Transcribe the lines below exactly. No image belongs in the transcription.

=== Begin Enclosure ===

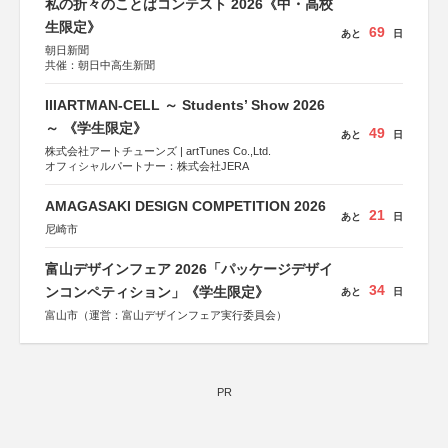
私の折々のことばコンテスト 2026《中・高校
生限定》
69
あと
日
朝日新聞
共催：朝日中高生新聞
IIIARTMAN-CELL ～ Students’ Show 2026
～ 《学生限定》
49
あと
日
株式会社アートチューンズ | artTunes Co.,Ltd.
オフィシャルパートナー：株式会社JERA
AMAGASAKI DESIGN COMPETITION 2026
21
あと
日
尼崎市
富山デザインフェア 2026「パッケージデザイ
34
ンコンペティション」《学生限定》
あと
日
富山市（運営：富山デザインフェア実行委員会）
PR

=== End Enclosure ===

» **PROBLEM SOLUTION**
私の折々のことばコンテスト 2026《中・高校
生限定》
69
あと
日
朝日新聞
共催：朝日中高生新聞
IIIARTMAN-CELL ～ Students’ Show 2026
～ 《学生限定》
49
あと
日
株式会社アートチューンズ | artTunes Co.,Ltd.
オフィシャルパートナー：株式会社JERA
AMAGASAKI DESIGN COMPETITION 2026
21
あと
日
尼崎市
富山デザインフェア 2026「パッケージデザイ
34
ンコンペティション」《学生限定》
あと
日
富山市（運営：富山デザインフェア実行委員会）
PR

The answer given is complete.